Perhaps you’ve seen the ads for Grand Casino, that Minnesota hub of gaming activity. They tend to feature real guests who have been lucky in love or winnings. One recent commercial featured a smiling guy who won a brand new Cadillac.
If you are a lucky winner of nearly any sort of contest or TV game show, you are bound to be a very happy camper. What you may not be fully aware of, however, is that when you win something as big as a $50,000 car, there are tax implications and you can be sure that tax officials will be watching to see that tax issues are resolved. Such matters are not ones to leave on the back burner. To avoid additional penalties and interest, it’s better to take action.

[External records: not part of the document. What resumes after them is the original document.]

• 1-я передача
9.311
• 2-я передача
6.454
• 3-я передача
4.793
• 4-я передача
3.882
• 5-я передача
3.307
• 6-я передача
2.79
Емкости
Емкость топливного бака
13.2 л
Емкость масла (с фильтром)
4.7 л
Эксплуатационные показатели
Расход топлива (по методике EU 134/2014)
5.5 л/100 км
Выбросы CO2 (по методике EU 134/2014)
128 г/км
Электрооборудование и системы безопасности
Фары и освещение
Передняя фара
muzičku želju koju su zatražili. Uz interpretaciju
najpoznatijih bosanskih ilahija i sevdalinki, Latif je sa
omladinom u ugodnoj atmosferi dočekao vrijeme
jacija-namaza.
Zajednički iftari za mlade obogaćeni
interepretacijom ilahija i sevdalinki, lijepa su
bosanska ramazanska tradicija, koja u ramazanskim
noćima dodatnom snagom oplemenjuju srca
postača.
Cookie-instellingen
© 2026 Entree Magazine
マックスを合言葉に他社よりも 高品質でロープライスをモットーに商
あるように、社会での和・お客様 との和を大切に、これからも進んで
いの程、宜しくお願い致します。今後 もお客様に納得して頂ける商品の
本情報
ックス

Not every act of largesse by a TV show host necessarily triggers tax obligations, however. This is something that comedian John Oliver recently put on display. In one episode of his popular show, “Last Week Tonight,” the British satirist aimed barbs at the debt-buying industry in the United States. He described how debt is often sold and written off and how lax government regulation makes it easy for unscrupulous companies to viciously go after unwitting consumers to collect alleged debt.
Oliver finds this unforgivable. To make his point he revealed that he had set up his own debt collection company and that he paid about $60,000 for nearly $15 million of medical debt for some 9,000 consumers. He then proceeded to forgive that debt by turning over the whole book of business to a non-profit organization called RIP Medical Debt, which handled the actual administration of the move.

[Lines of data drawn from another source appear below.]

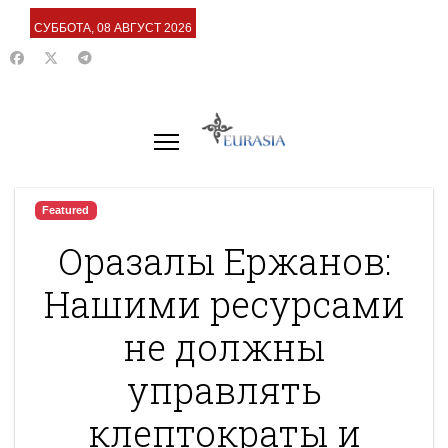
СУББОТА, 08 АВГУСТ 2026
Featured
Оразалы Ержанов:
Нашими ресурсами
не должны
управлять
клептократы и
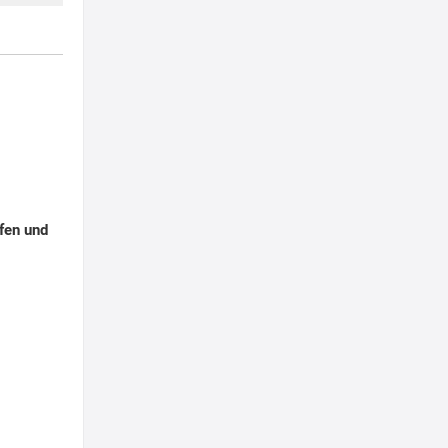
pfen und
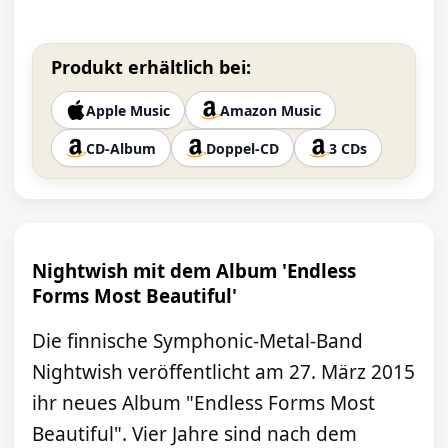
Produkt erhältlich bei:
Apple Music
Amazon Music
CD-Album
Doppel-CD
3 CDs
Nightwish mit dem Album 'Endless
Forms Most Beautiful'
Die finnische Symphonic-Metal-Band
Nightwish veröffentlicht am 27. März 2015
ihr neues Album "Endless Forms Most
Beautiful". Vier Jahre sind nach dem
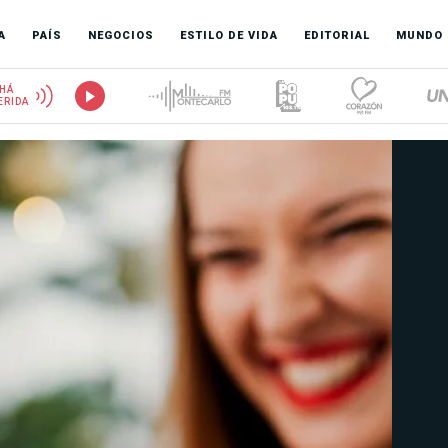
A
PAÍS
NEGOCIOS
ESTILO DE VIDA
EDITORIAL
MUNDO
HÁ
ERIDA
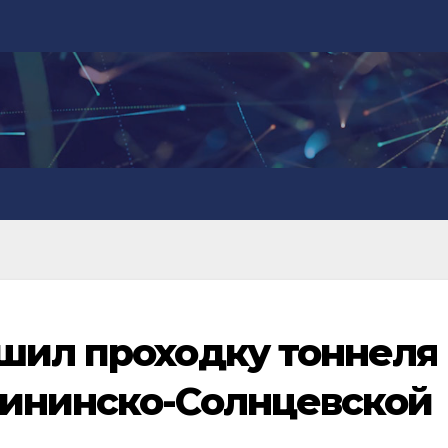
шил проходку тоннеля
лининско-Солнцевской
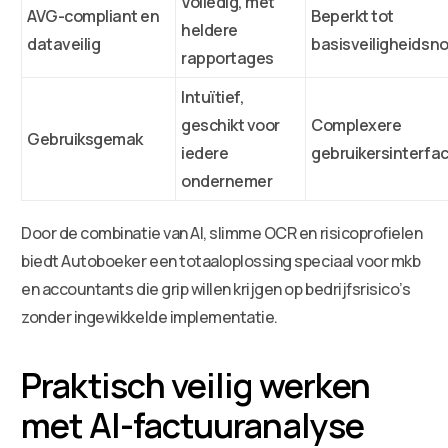
Volledig, met
AVG-compliant en
Beperkt tot
heldere
dataveilig
basisveiligheidsn
rapportages
Intuïtief,
geschikt voor
Complexere
Gebruiksgemak
iedere
gebruikersinterfa
ondernemer
Door de combinatie van AI, slimme OCR en risicoprofielen
biedt Autoboeker een totaaloplossing speciaal voor mkb
en accountants die grip willen krijgen op bedrijfsrisico’s
zonder ingewikkelde implementatie.
Praktisch veilig werken
met AI-factuuranalyse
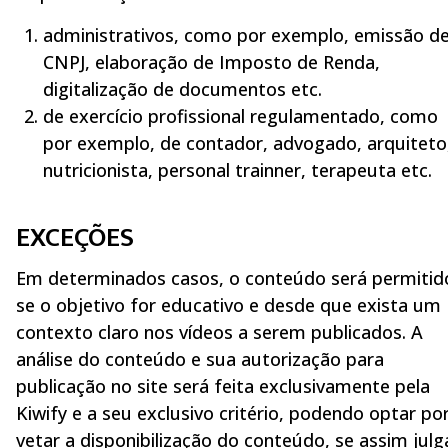
administrativos, como por exemplo, emissão d
CNPJ, elaboração de Imposto de Renda,
digitalização de documentos etc.
de exercício profissional regulamentado, como
por exemplo, de contador, advogado, arquiteto
nutricionista, personal trainner, terapeuta etc.
EXCEÇÕES
Em determinados casos, o conteúdo será permitid
se o objetivo for educativo e desde que exista um
contexto claro nos vídeos a serem publicados. A
análise do conteúdo e sua autorização para
publicação no site será feita exclusivamente pela
Kiwify e a seu exclusivo critério, podendo optar po
vetar a disponibilização do conteúdo, se assim julg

Legal observers say the theory behind why this gift comes with no tax strings attached is that there’s a section of the IRS code that says, “no income shall be realized from the discharge of indebtedness to the extent that payment of the liability would have given rise to a deduction.”
In other words, the gift isn’t taxable because if the medical debt had been paid, the debtors might have been able to claim a deduction. Since the debt wasn’t paid, no deduction was claimed and the debtors realized no income as a result.
This may seem like splitting hairs to some. We suggest it’s more a matter of knowing the law.